Formability analysis of micro-alloyed sheet metals reinforced by additive manufacturing

Abstract

Additive manufacturing (AM) offers the possibility of locally reinforcing sheet metal or sheet metal products by adding patches that are metallurgically bonded to the substrate. Due to the high design freedom of AM, patches can be easily adapted to loads in geometry and thickness. However, the heat input and the high cooling rates during AM processes have a strong influence on the microstructure in the patch as well as in the substrate, which will affect forming properties. The aim of this work is to investigate the influence of patches produced by laser material deposition (LMD) on formability of micro-alloyed sheet metals. After determining a suitable process window for metallurgically bonded patches without cracks and pores, investigations were carried out on the microstructure and mechanical properties of reinforced samples.
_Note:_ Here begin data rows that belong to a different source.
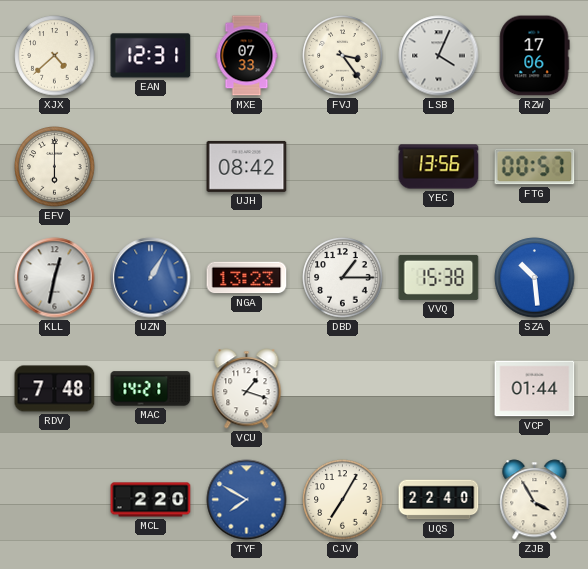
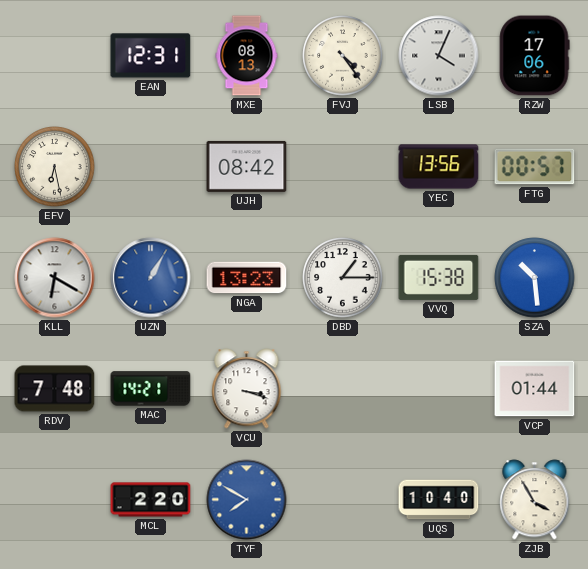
XJX: 4:38 -> none
MXE: 07:33 -> 08:13
FVJ: 3:24 -> 4:24
EFV: 6:00 -> 6:28
KLL: 12:32 -> 6:20
VCU: 1:18 -> 3:18
CJV: 7:05 -> none
UQS: 22:40 -> 10:40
This work includes metallographic examinations using optical microscopy, hardness measurements and tensile tests. The formability of sheets with local reinforcement was investigated by stretching and Nakajima tests. The heat input creates a heat affected zone (HAZ) directly next to the patches with a reduced strength, caused by recrystallization that may lead to failure in the forming process and thus limits the forming capacity of locally reinforced sheet metals. A subsequent laser heat treatment can homogenize the properties in the HAZ.